DESCRIPTION (provided by applicant): There is significant interest in the development of 'T cell adjuvants', biocompounds capable of enhancing T cell immune responses against tumors or chronic infections. In order to target diseased tissue for elimination, T cells must recognize antigens via the T cell antigen receptor (TCR), and induce a conformational change in the TCR-associated CD3 complex (CD3?c). However, the mechanism(s) by which this occurs, and the precise contribution this makes to T cell immunity, are not completely understood. In this project, we propose to elucidate the protein sequences controlling CD3?c in experiments designed to inform new conceptual models regarding the structural aspects of T cell activation. We will focus on the TCR/CD3 subunits, domains, and amino acid sequences involved in CD3?c. Relevant sequences that are discovered in this manner will be mutated and expressed to ascertain their functional contribution to T cell development and activation. We will also determine the contribution that exogenous provision of CD3?c imparts to T cell function, via the use of a new reagent we have generated. This reagent can induce CD3?c without inducing other T cell signaling, and therefore it is inert to non-antigen-engaged T cells. However, the reagent appears to enhance T cell activation by weak antigens, and thus may represent a novel class of 'T cell adjuvant'. We will examine the ability of this reagent to lower the T cell activation signaling threshold, and to enhance T cell-mediated tumor rejection in mice. The information obtained from these studies will advance our comprehension of antigen recognition by T cells, and point toward CD3?c as molecular target with therapeutic potential.

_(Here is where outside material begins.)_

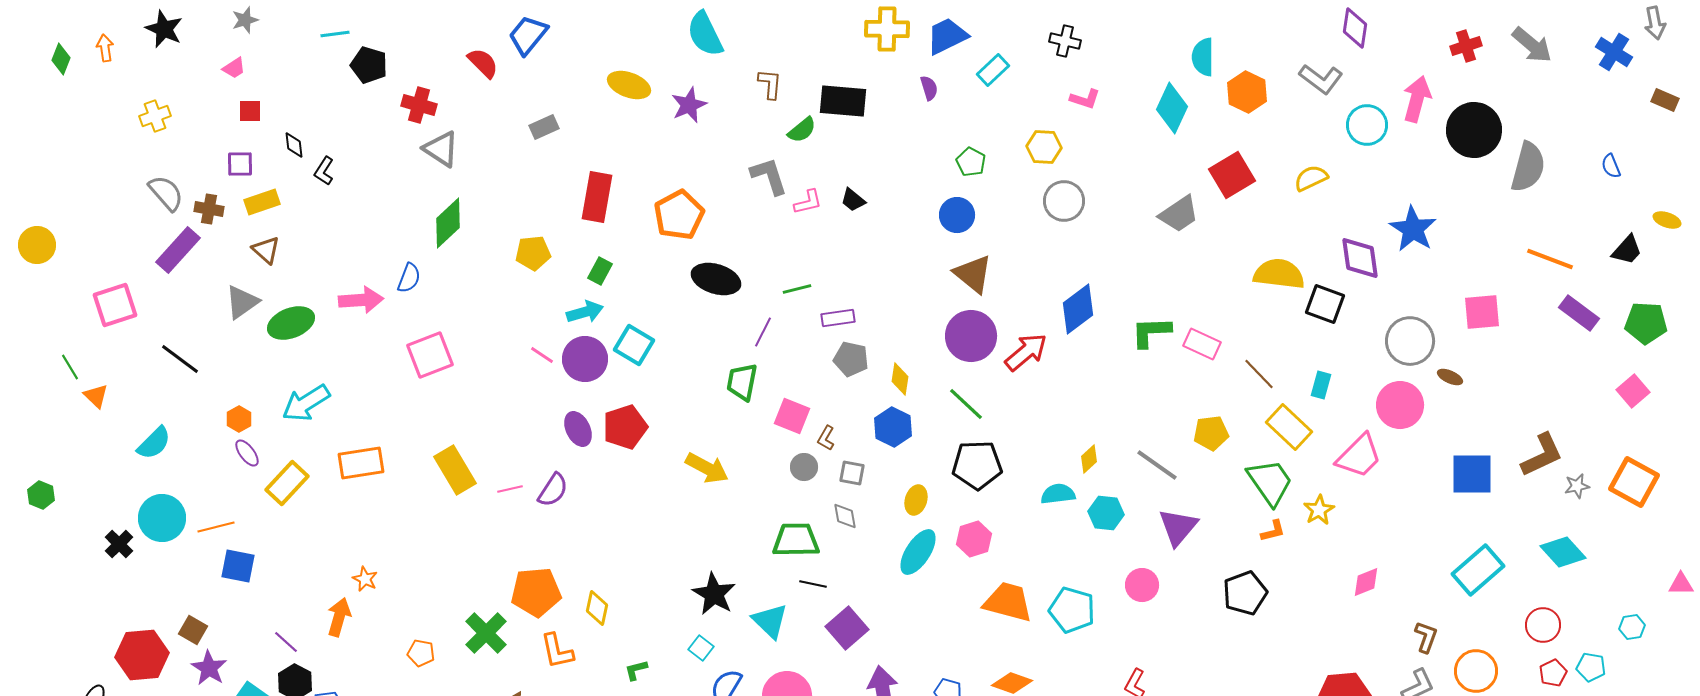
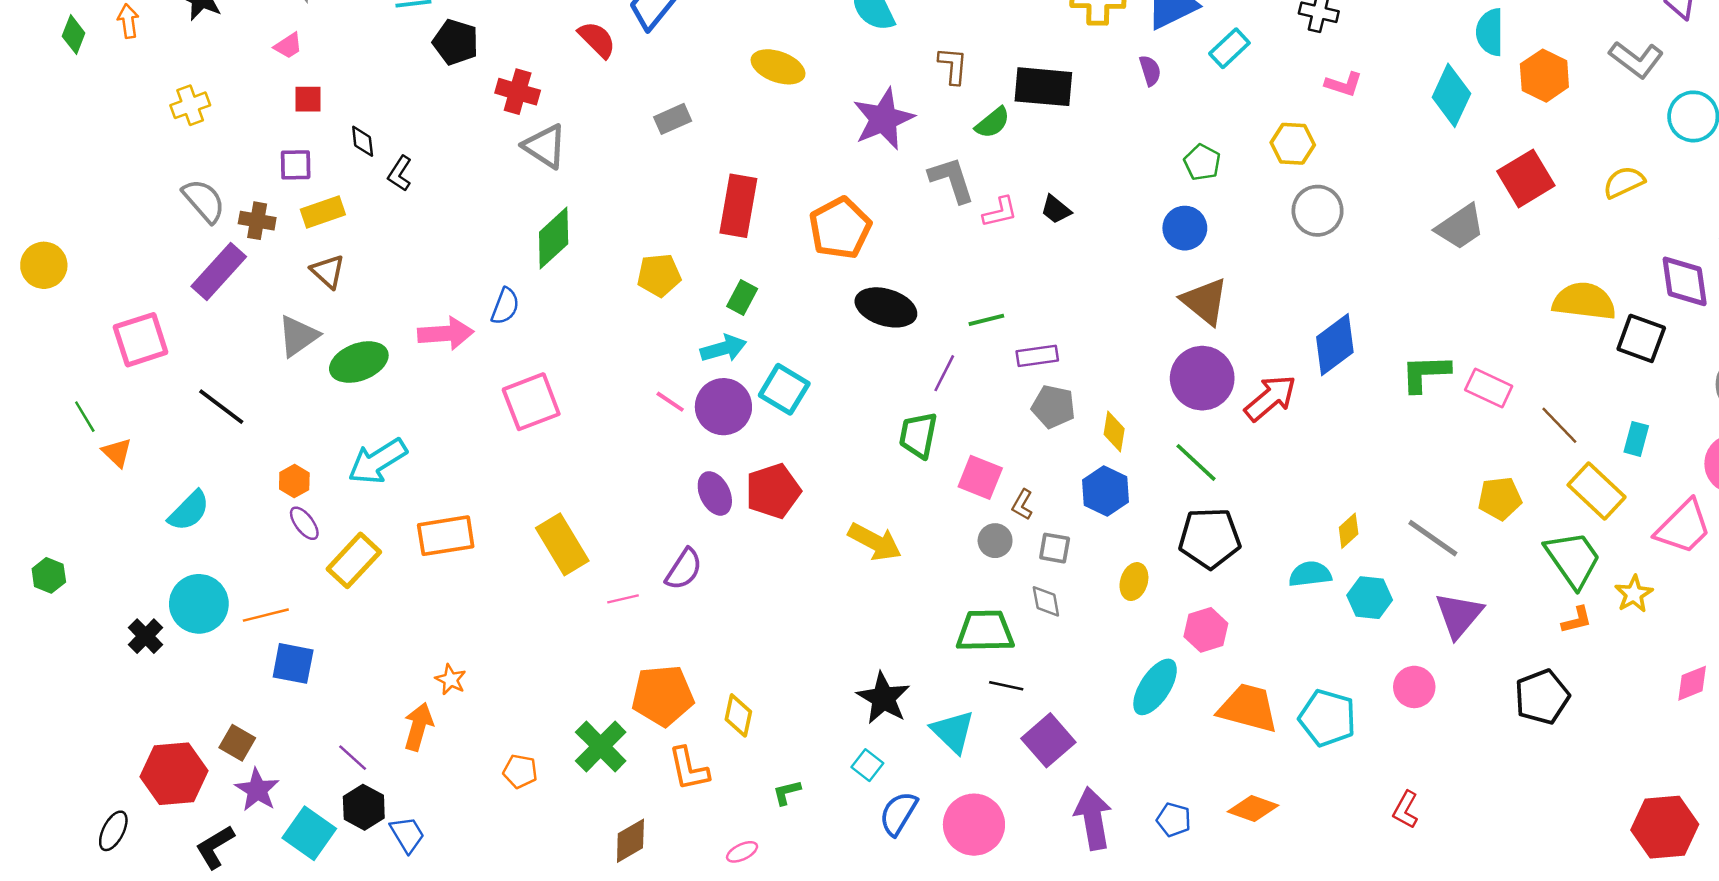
purple star: (689, 105) -> (883, 119), moved, size x1.4
pink line: (510, 489) -> (623, 599), moved
cyan ellipse: (918, 552) -> (1155, 687), moved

描述(申请人提供)：人们对‘T细胞佐剂’的开发非常感兴趣，这种生物化合物能够增强T细胞对肿瘤或慢性感染的免疫反应。为了针对病变组织进行清除，T细胞必须通过T细胞抗原受体(TCR)识别抗原，并诱导TCR相关的CD3复合体(CD3？C)的构象变化。然而，这种情况发生的机制(S)以及它对T细胞免疫的确切贡献还不完全清楚。在这个项目中，我们建议在实验中阐明控制CD3？C的蛋白质序列，以提供关于T细胞激活的结构方面的新的概念模型。我们将重点研究CD3？C中涉及的TCR/CD3亚单位、结构域和氨基酸序列。以这种方式发现的相关序列将被突变和表达，以确定它们在T细胞发育和激活中的功能贡献。我们还将通过使用我们产生的一种新试剂来确定外源性CD3？C对T细胞功能的贡献。该试剂可以在不诱导其他T细胞信号的情况下诱导CD3？C，因此对非抗原结合的T细胞是惰性的。然而，该试剂似乎能增强弱抗原对T细胞的激活作用，因此可能代表了一种新的“T细胞佐剂”。我们将检验该试剂降低T细胞激活信号阈值的能力，以及增强T细胞介导的小鼠肿瘤排斥反应的能力。从这些研究中获得的信息将促进我们对T细胞识别抗原的理解，并指向CD3？C作为具有治疗潜力的分子靶点。